Keyboard shortcuts

Press or to navigate between chapters

Press S or / to search in the book

Press ? to show this help

Press Esc to hide this help

Disaster Recovery

Plan, test, and execute recovery from major system failures. When everything goes wrong, have a plan that works.

Mindset: Disaster recovery embodies /pb-design-rules thinking: Repair (fail noisily, recover quickly), Robustness (design for failure), and Least Surprise (recovery should work as documented). Use /pb-preamble thinking to challenge assumptions about what disasters are “unlikely.”

The best time to plan for disaster is before it happens. The second best time is now.

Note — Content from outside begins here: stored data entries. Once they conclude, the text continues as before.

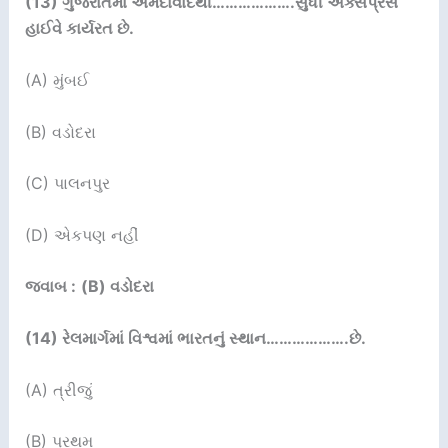
(13)
ગુજરાતમાં અમદાવાદથી
……………….
સુધી એક્સપ્રેસ
હાઈવે
કાર્યરત છે.
(A) મુંબઈ
(B) વડોદરા
(C) પાલનપુર
(D) એકપણ નહીં
જવાબ :
(B) વડોદરા
(14)
રેલમાર્ગમાં વિશ્વમાં ભારતનું સ્થાન
……………….
છે.
(A) ત્રીજું
(B) પ્રથમ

Resource Hint: opus - disaster recovery planning demands careful architecture and risk analysis


When to Use This Command

  • Creating DR plan - Establishing recovery strategy for your system
  • Defining RTO/RPO - Setting recovery objectives with stakeholders
  • DR testing - Running game days and failover exercises
  • After an incident - Reviewing and improving DR procedures
  • Compliance requirements - Documenting DR capabilities

Quick Reference

TermDefinition
RTORecovery Time Objective - max acceptable downtime
RPORecovery Point Objective - max acceptable data loss
FailoverSwitching to backup system
FailbackReturning to primary system

RTO/RPO Definitions

Recovery Time Objective (RTO)

RTO = How long can you be down?

RTO TargetMeaningExample
0 (zero)No downtime acceptablePayment processing
< 1 hourCritical systemCore API
< 4 hoursImportant systemAdmin dashboard
< 24 hoursStandard systemReporting
< 1 weekLow priorityDevelopment tools

Setting RTO:

Questions to ask:
- What is the business impact per hour of downtime?
- Do we have SLA commitments?
- What is our reputation risk?
- What can we realistically achieve?

Recovery Point Objective (RPO)

RPO = How much data can you lose?

RPO TargetMeaningBackup Strategy
0 (zero)No data lossSynchronous replication
< 1 minuteNear-zeroStreaming replication
< 1 hourMinimalFrequent snapshots
< 24 hoursStandardDaily backups
< 1 weekAcceptableWeekly backups

Setting RPO:

Questions to ask:
- How much work would users lose?
- Can data be reconstructed from other sources?
- What is the regulatory requirement?
- What can we afford to backup?

RTO/RPO Trade-offs

Lower RTO/RPO = Higher cost and complexity

Zero RTO + Zero RPO:
  - Active-active multi-region
  - Synchronous replication
  - Expensive, complex

1 hour RTO + 1 hour RPO:
  - Warm standby
  - Frequent async replication
  - Moderate cost

24 hour RTO + 24 hour RPO:
  - Cold standby
  - Daily backups
  - Low cost

Document your targets:

## Service: Payment Processing
- RTO: 15 minutes
- RPO: 0 (zero data loss)
- Justification: Revenue impact, regulatory requirement
- Strategy: Active-passive with synchronous replication

## Service: Admin Dashboard
- RTO: 4 hours
- RPO: 1 hour
- Justification: Internal tool, can reconstruct recent changes
- Strategy: Backup restore from hourly snapshots

Backup Strategies

The 3-2-1 Rule

  • 3 copies of data
  • 2 different storage types
  • 1 offsite location
Example:
  Copy 1: Production database (primary)
  Copy 2: Local replica (different disk)
  Copy 3: Cloud storage backup (different region/provider)

Immutable Backups

Protect against ransomware and accidental deletion.

# AWS S3 with Object Lock
aws s3api put-object-lock-configuration \
  --bucket my-backups \
  --object-lock-configuration '{
    "ObjectLockEnabled": "Enabled",
    "Rule": {
      "DefaultRetention": {
        "Mode": "GOVERNANCE",
        "Days": 30
      }
    }
  }'

# Objects cannot be deleted for 30 days

Immutability options:

  • AWS S3 Object Lock
  • Azure Immutable Blob Storage
  • GCP Bucket Lock
  • Air-gapped offline backups

Backup Verification

Backups that haven’t been tested are not backups.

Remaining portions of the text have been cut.